> _ABOUT THIS TASK_: Exactly and in full, give the records again.

> _ENTRIES SUPPLIED_:
☆ ☆ ☆ ☆ ☆
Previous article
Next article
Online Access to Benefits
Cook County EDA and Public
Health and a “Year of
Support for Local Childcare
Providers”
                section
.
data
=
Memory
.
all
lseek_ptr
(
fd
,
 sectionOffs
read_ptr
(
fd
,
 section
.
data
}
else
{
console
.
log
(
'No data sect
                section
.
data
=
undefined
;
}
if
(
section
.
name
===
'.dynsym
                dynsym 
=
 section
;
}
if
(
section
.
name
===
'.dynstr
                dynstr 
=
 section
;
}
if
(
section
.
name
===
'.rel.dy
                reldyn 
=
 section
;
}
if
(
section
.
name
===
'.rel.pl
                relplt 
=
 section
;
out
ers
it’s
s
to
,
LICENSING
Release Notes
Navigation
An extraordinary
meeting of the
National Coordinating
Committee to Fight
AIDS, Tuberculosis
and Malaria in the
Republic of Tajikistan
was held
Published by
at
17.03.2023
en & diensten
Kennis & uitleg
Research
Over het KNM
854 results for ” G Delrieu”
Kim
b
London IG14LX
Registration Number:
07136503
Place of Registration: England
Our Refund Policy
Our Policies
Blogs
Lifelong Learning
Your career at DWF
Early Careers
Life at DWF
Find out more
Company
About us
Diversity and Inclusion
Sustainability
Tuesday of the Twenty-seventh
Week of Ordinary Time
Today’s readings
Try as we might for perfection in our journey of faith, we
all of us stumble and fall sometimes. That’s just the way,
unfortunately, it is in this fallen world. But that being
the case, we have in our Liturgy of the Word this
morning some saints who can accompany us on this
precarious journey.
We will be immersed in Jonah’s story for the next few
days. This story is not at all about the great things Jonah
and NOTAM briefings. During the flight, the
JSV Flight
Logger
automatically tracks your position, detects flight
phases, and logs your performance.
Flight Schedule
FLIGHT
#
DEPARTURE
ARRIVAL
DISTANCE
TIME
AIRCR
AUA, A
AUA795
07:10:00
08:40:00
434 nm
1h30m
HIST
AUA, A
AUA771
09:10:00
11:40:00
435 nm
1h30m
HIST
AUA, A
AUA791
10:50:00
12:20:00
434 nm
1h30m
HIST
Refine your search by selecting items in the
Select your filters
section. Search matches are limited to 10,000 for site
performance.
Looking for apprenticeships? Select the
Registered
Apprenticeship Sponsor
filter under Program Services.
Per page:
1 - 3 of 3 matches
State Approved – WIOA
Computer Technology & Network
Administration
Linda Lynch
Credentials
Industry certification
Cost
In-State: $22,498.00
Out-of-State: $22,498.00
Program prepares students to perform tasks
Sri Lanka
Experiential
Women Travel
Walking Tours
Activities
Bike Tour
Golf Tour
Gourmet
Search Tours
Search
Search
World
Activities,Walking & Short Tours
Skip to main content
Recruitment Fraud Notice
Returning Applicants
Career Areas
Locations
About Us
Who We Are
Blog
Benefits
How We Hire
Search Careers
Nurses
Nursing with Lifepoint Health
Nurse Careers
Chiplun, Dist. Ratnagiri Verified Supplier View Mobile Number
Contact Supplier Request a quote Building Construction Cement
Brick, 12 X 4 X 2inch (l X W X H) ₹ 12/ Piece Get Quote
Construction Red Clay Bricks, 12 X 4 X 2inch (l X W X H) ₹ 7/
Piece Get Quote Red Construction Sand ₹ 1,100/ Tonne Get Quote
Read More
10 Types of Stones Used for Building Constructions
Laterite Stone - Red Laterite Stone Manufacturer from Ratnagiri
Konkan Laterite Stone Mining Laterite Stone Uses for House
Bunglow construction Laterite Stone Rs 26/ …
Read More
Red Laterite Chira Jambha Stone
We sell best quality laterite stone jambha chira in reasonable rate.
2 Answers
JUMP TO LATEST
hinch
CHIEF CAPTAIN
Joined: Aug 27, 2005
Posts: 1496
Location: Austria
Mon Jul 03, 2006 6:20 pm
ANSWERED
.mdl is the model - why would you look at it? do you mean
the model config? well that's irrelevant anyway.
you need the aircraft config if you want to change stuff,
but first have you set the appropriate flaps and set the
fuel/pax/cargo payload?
☆ ☆ ☆ ☆ ☆
> _WRITTEN SOLUTION_:
Previous article
Next article
Online Access to Benefits
Cook County EDA and Public
Health and a “Year of
Support for Local Childcare
Providers”
                section
.
data
=
Memory
.
all
lseek_ptr
(
fd
,
 sectionOffs
read_ptr
(
fd
,
 section
.
data
}
else
{
console
.
log
(
'No data sect
                section
.
data
=
undefined
;
}
if
(
section
.
name
===
'.dynsym
                dynsym 
=
 section
;
}
if
(
section
.
name
===
'.dynstr
                dynstr 
=
 section
;
}
if
(
section
.
name
===
'.rel.dy
                reldyn 
=
 section
;
}
if
(
section
.
name
===
'.rel.pl
                relplt 
=
 section
;
out
ers
it’s
s
to
,
LICENSING
Release Notes
Navigation
An extraordinary
meeting of the
National Coordinating
Committee to Fight
AIDS, Tuberculosis
and Malaria in the
Republic of Tajikistan
was held
Published by
at
17.03.2023
en & diensten
Kennis & uitleg
Research
Over het KNM
854 results for ” G Delrieu”
Kim
b
London IG14LX
Registration Number:
07136503
Place of Registration: England
Our Refund Policy
Our Policies
Blogs
Lifelong Learning
Your career at DWF
Early Careers
Life at DWF
Find out more
Company
About us
Diversity and Inclusion
Sustainability
Tuesday of the Twenty-seventh
Week of Ordinary Time
Today’s readings
Try as we might for perfection in our journey of faith, we
all of us stumble and fall sometimes. That’s just the way,
unfortunately, it is in this fallen world. But that being
the case, we have in our Liturgy of the Word this
morning some saints who can accompany us on this
precarious journey.
We will be immersed in Jonah’s story for the next few
days. This story is not at all about the great things Jonah
and NOTAM briefings. During the flight, the
JSV Flight
Logger
automatically tracks your position, detects flight
phases, and logs your performance.
Flight Schedule
FLIGHT
#
DEPARTURE
ARRIVAL
DISTANCE
TIME
AIRCR
AUA, A
AUA795
07:10:00
08:40:00
434 nm
1h30m
HIST
AUA, A
AUA771
09:10:00
11:40:00
435 nm
1h30m
HIST
AUA, A
AUA791
10:50:00
12:20:00
434 nm
1h30m
HIST
Refine your search by selecting items in the
Select your filters
section. Search matches are limited to 10,000 for site
performance.
Looking for apprenticeships? Select the
Registered
Apprenticeship Sponsor
filter under Program Services.
Per page:
1 - 3 of 3 matches
State Approved – WIOA
Computer Technology & Network
Administration
Linda Lynch
Credentials
Industry certification
Cost
In-State: $22,498.00
Out-of-State: $22,498.00
Program prepares students to perform tasks
Sri Lanka
Experiential
Women Travel
Walking Tours
Activities
Bike Tour
Golf Tour
Gourmet
Search Tours
Search
Search
World
Activities,Walking & Short Tours
Skip to main content
Recruitment Fraud Notice
Returning Applicants
Career Areas
Locations
About Us
Who We Are
Blog
Benefits
How We Hire
Search Careers
Nurses
Nursing with Lifepoint Health
Nurse Careers
Chiplun, Dist. Ratnagiri Verified Supplier View Mobile Number
Contact Supplier Request a quote Building Construction Cement
Brick, 12 X 4 X 2inch (l X W X H) ₹ 12/ Piece Get Quote
Construction Red Clay Bricks, 12 X 4 X 2inch (l X W X H) ₹ 7/
Piece Get Quote Red Construction Sand ₹ 1,100/ Tonne Get Quote
Read More
10 Types of Stones Used for Building Constructions
Laterite Stone - Red Laterite Stone Manufacturer from Ratnagiri
Konkan Laterite Stone Mining Laterite Stone Uses for House
Bunglow construction Laterite Stone Rs 26/ …
Read More
Red Laterite Chira Jambha Stone
We sell best quality laterite stone jambha chira in reasonable rate.
2 Answers
JUMP TO LATEST
hinch
CHIEF CAPTAIN
Joined: Aug 27, 2005
Posts: 1496
Location: Austria
Mon Jul 03, 2006 6:20 pm
ANSWERED
.mdl is the model - why would you look at it? do you mean
the model config? well that's irrelevant anyway.
you need the aircraft config if you want to change stuff,
but first have you set the appropriate flaps and set the
fuel/pax/cargo payload?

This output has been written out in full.